Reviewing LessWrong: Screwtape's Basic Answer

post by Screwtape · 2025-02-05T04:30:34.347Z · LW · GW · 18 comments

Contents

  I. On the big picture of what intellectual progress seems important to you
  II. On how I wish incentives could be different on LessWrong
  III. On how the LessWrong community could make group progress
  IV. I propose an archipelago
None
18 comments

Yeah I put this off until the last day, and I'm not sure this is the format Raemon was actually looking for. Oh well.

Then, in proportion to how valuable they seem, spend at least some time this month reflecting...

  • ...on the big picture of what intellectual progress seems important to you. Do it whatever way is most valuable to you. But, do it publicly, this month, such that it helps encourage other people to do so as well. And ideally, do it with some degree of "looking back" – either of your own past work and how your views have changed, or how the overall intellectual landscape has changed.
  • ...on how you wish incentives were different on LessWrong. Write up your thoughts on this post. (I suggest including both "what the impossible ideal" would be, as well as some practical ideas for how to improve them on current margins)
  • ...on how the LessWrong and X-risk communities could make some group epistemic progress on the longstanding questions that have been most controversial. (We won't resolve the big questions firmly, and I don't want to just rehash old arguments. But, I believe we can make some chunks of incremental progress each year, and the Review is a good time to do so)
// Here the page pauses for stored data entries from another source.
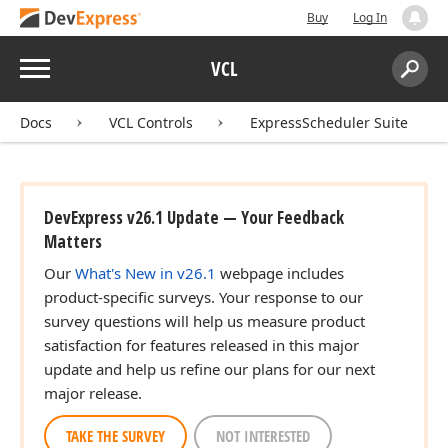
Buy
Log In
Menu
VCL
Search:
Sear
Docs
VCL Controls
ExpressScheduler Suite
DevExpress v26.1 Update — Your Feedback
Matters
Our
What's New in v26.1
webpage includes
product-specific surveys. Your response to our
survey questions will help us measure product
satisfaction for features released in this major
update and help us refine our plans for our next
major release.
TAKE THE SURVEY
NOT INTERESTED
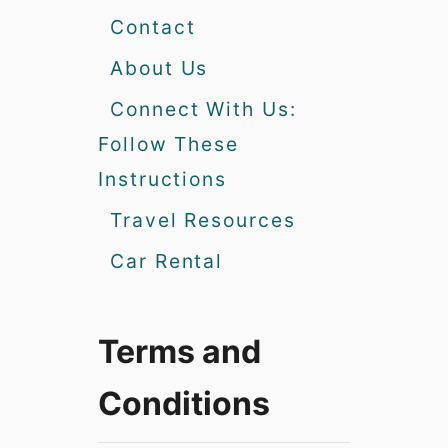
Contact
About Us
Connect With Us:
Follow These
Instructions
Travel Resources
Car Rental
Terms and
Conditions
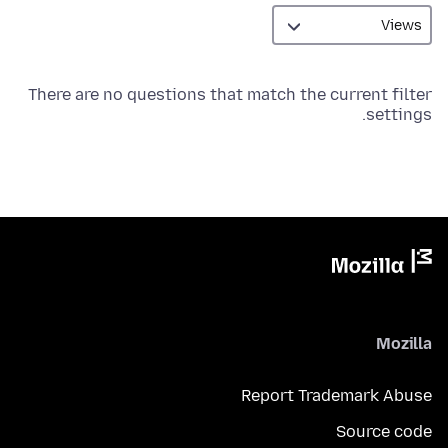
There are no questions that match the current filter
settings.
Mozilla
Report Trademark Abuse
Source code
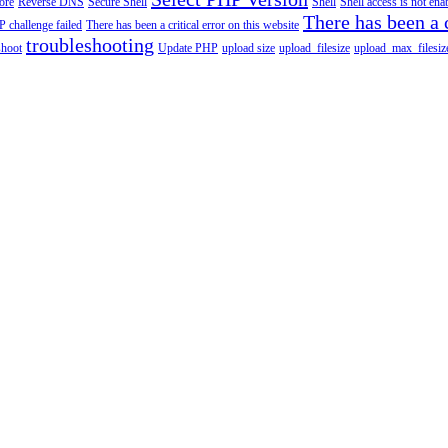
tore
Reverse DNS
Secure Shell
Shell
Shell access is not en
There has been a c
 challenge failed
There has been a critical error on this website
troubleshooting
shoot
Update PHP
upload size
upload_filesize
upload_max_filesiz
I. On the big picture of what intellectual progress seems important to you

I've said it elsewhere, and I'll say it again here: the thing that hooked me is The Martial Art Of Rationality. I'll do my proper rant about that elsewhere, but that's the direction I'm pointed in. I want progress in the form of clear examples of ways brains make obvious mistakes paired with drills on how to practice not making that mistake, and a way to check if the drill is working. 

Anki and spaced repetition [LW · GW], to stop forgetting things.
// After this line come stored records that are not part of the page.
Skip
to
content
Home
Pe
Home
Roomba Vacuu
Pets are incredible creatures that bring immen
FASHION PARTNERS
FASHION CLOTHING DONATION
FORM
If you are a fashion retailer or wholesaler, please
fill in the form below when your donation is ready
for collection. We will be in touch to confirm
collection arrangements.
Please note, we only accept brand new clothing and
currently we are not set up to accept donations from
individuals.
Calibration training tools, like the introduction of Fatebook [LW · GW].

Even focusing on checking if things are working by focusing on the feedback loop [LW · GW].

I did a lot of meetup writeups for Meetup In A Box [? · GW]. And yet, this probably isn't much progress? It's hammering pitons into the mountainside to make it easier for more people to climb up, not braving a fresh climb somewhere nobody's been before.

Raemon's Feedback Loop Rationality is a central example of what I want more of.

II. On how I wish incentives could be different on LessWrong

I wish there was more reason for great writers to stick around.

Stop for a moment and think of the great rationalist writers. Grab a piece of paper or open a text doc and write down five names. Don't feel like you have to take a long time, this can be like ~30 seconds.

Did you?

I'm going to leave some space, page down when you're ready.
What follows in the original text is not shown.